A 748 N student stands in the middle of a frozen pond having a radius of 5.3 m. He is unable to get to the other side because of a lack of friction between his shoes and the ice. To overcome this difficulty, he throws his 2.1 kg physics textbook horizontally toward the north shore at a speed of 4.8 m/s. How long does it take him to reach the south shore?
To solve this problem, we can use the principles of conservation of momentum and Newton's second law of motion. Let's go step by step:
Step 1: Calculate the initial momentum of the student and the textbook.
Momentum (p) = mass (m) * velocity (v)
The momentum of the student is given by:
Momentum of the student = (mass of the student) * (velocity of the student)
= (748 N) * (0 m/s) (since the student is stationary)
= 0 kg·m/s
The momentum of the textbook is given by:
Momentum of the textbook = (mass of the textbook) * (velocity of the textbook)
= (2.1 kg) * (4.8 m/s)
= 10.08 kg·m/s
Step 2: Use the principle of conservation of momentum to find the final velocity of the student and the textbook.
According to the principle of conservation of momentum, the total momentum before the throw is equal to the total momentum after the throw.
Initial momentum of the system = Final momentum of the system
Since the student is initially at rest, the initial momentum of the system is 0 kg·m/s.
Final momentum of the system = (momentum of the student) + (momentum of the textbook)
So, final momentum of the system = 0 + 10.08 kg·m/s
= 10.08 kg·m/s
Step 3: Calculate the final velocity of the student.
Final velocity of the student = Final momentum of the system / (mass of the student)
The mass of the student is not given directly, but the weight of the student is given as 748 N. We can use the equation: Weight (W) = mass (m) * acceleration due to gravity (g)
So, mass of the student = Weight of the student / acceleration due to gravity
= 748 N / 9.8 m/s^2 (acceleration due to gravity is approximately 9.8 m/s^2)
= 76.33 kg
Final velocity of the student = 10.08 kg·m/s / 76.33 kg
= 0.132 m/s
Step 4: Calculate the time taken by the student to reach the south shore.
Since the student throws the textbook horizontally toward the north shore, the final velocity of the student gives us the speed at which the student moves toward the south shore.

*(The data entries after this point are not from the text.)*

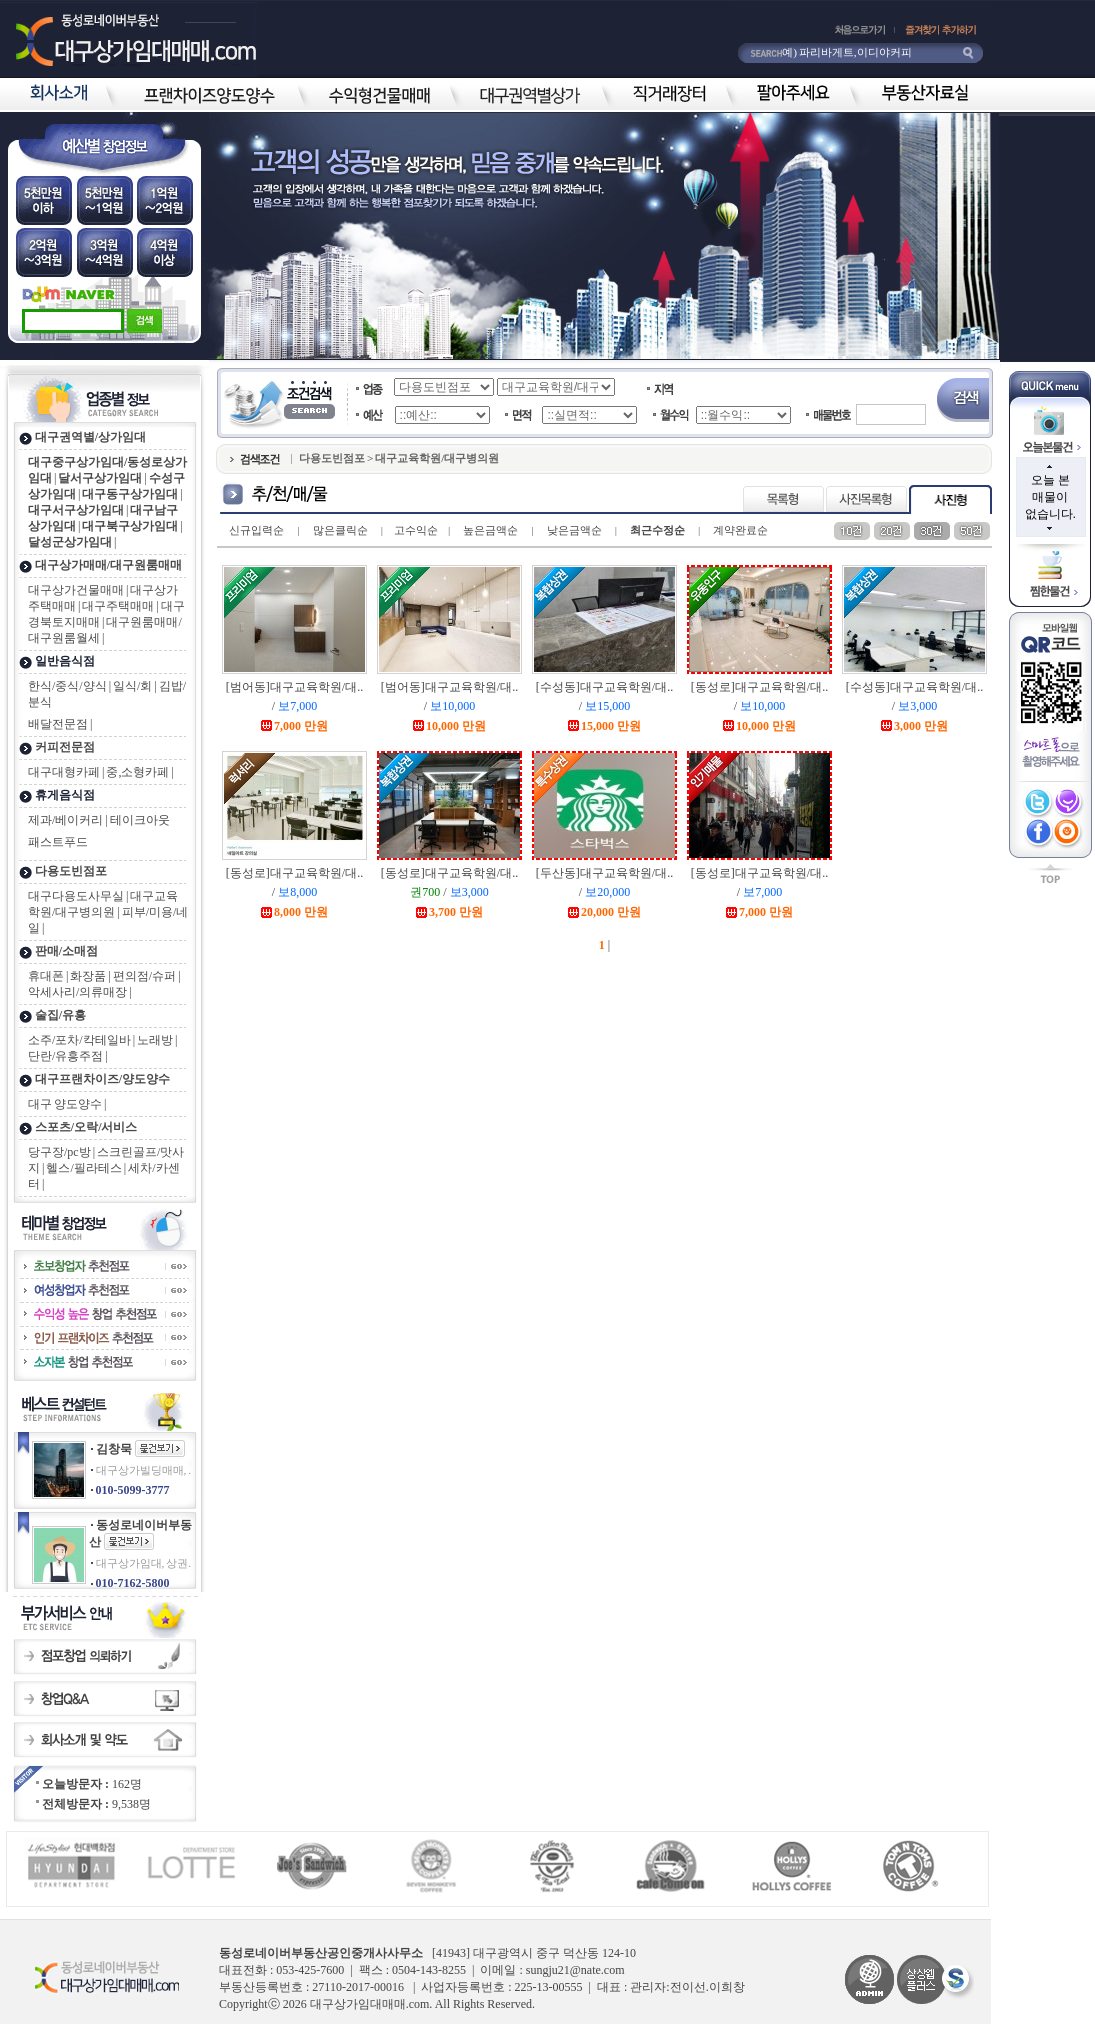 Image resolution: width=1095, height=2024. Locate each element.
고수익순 (416, 530)
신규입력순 (256, 530)
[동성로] (759, 687)
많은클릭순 (340, 530)
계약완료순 (740, 530)
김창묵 (114, 1449)
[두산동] (604, 873)
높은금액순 (490, 530)
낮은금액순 (574, 530)
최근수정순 (657, 530)
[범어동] (294, 687)
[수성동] (604, 687)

The distance from the center of the pond to the south shore is equal to the radius of the pond.
Time = Distance / Speed
So, Time = 5.3 m / 0.132 m/s
= 40.15 s
Therefore, it takes the student approximately 40.15 seconds to reach the south shore.
To find out how long it takes for the student to reach the south shore, we can analyze the motion of the textbook.
First, let's consider the horizontal motion of the textbook. Since there is no friction between the shoes and the ice, the horizontal motion remains uniform. This means that there is no acceleration in the horizontal direction, and the horizontal velocity of the textbook remains constant throughout its motion.
Given:
- Mass of the textbook (m) = 2.1 kg
- Initial velocity of the textbook (u) = 4.8 m/s
- Radius of the pond (r) = 5.3 m
Now, we need to determine the distance traveled by the textbook to reach the south shore. This distance will be equal to the circumference of the pond which can be calculated using the formula:
Circumference = 2 * π * radius
C = 2 * 3.14 * 5.3 m
C ≈ 33.38 m
Since the student is throwing the textbook in a horizontal direction, the distance traveled by the textbook is equal to the circumference of the pond. Therefore, the distance (s) is equal to 33.38 m.
We can use the formula of the uniformly accelerated linear motion to find the time (t) it takes for the textbook to reach the south shore:
s = u * t
Rearranging the formula, we have:
t = s / u
Substituting the values, we get:
t = 33.38 m / 4.8 m/s
t ≈ 6.96 s
Therefore, it takes approximately 6.96 seconds for the textbook to reach the south shore.